Last month, UK retail sales increased by 0.6% on a like-for-like basis from 2017, although non-food sales fell by 1.1% in the three months to February, BRC-KPMG data shows. Paul Martin, KPMG’s head of retail, commented: ‘Retailers experiencing any growth in this environment will be counting themselves lucky.’ Accountant BDO said that online shopping sales rose by 15.8%, although this was still the lowest since records began in 2010. Looking ahead to March, Visa UK said that ‘consumer spending is at risk of posting one of the worst Q1 results on record’ and that the high street ‘remained a key source of weakness’.
Non-food prices in February decreased at a rate of 2.2% compared to January when they declined by 1.9%. This was the deepest deflation since April 2017, according to the BRC-Nielsen Shop Price Index.
Snow in the last two weeks of February contributed to a 0.5% decrease in footfall compared to 1% growth in the same month last year, data from Springboard showed. However, this was better than the three-month average of -2% and the 12-month average of -0.7%. Half of the regions saw growth last month, the most notable being Northern Ireland which grew by 0.3% – ending eight months of consecutive decline – while the East Midlands grew by 2.1%. Retail parks outperformed all other shopping locations.
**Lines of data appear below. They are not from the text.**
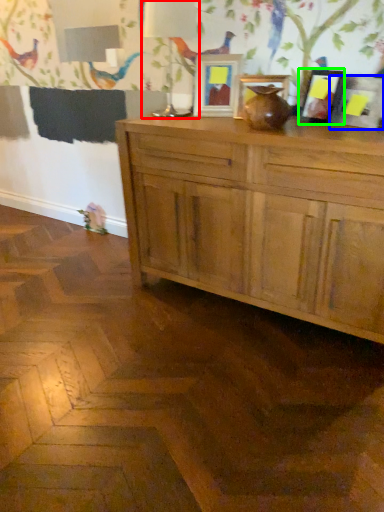 Question: Which object is positioned closest to table lamp (highlighted by a red box)? Select from picture frame (highlighted by a blue box) and picture frame (highlighted by a green box).

Choices:
 (A) picture frame
 (B) picture frame

Answer: (B) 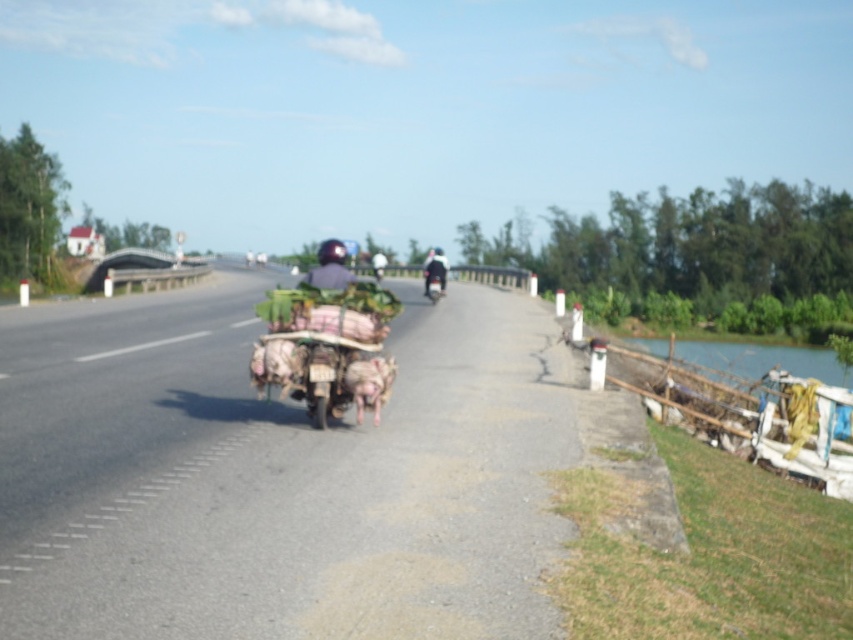 Question: Is the position of smooth asphalt road at center less distant than that of shiny black motorcycle at center?

Choices:
 (A) yes
 (B) no

Answer: (A)

Question: Can you confirm if smooth asphalt road at center is positioned to the right of shiny black motorcycle at center?

Choices:
 (A) no
 (B) yes

Answer: (A)

Question: Which object is the farthest from the fur-like pink piglet at center?

Choices:
 (A) rusty metal cart at center
 (B) metallic silver motorcycle at center
 (C) smooth asphalt road at center

Answer: (B)

Question: Which point appears farthest from the camera in this image?

Choices:
 (A) (433, 272)
 (B) (300, 292)
 (C) (434, 292)
 (D) (370, 371)

Answer: (C)

Question: Does fur-like pink piglet at center have a larger size compared to metallic silver motorcycle at center?

Choices:
 (A) no
 (B) yes

Answer: (A)

Question: Among these points, which one is farthest from the camera?

Choices:
 (A) (438, 296)
 (B) (434, 264)
 (C) (387, 376)

Answer: (A)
New research from the Federation of Small Businesses indicates that half of small firms are already more than one kilometre away from their nearest free-to-use cashpoint, ahead of a proposed cut in ATM funding in July. The majority (51%) of small businesses with a view on free-to-use ATMs say cashpoints are important to their businesses. Among retailers, the figure rises to 59%.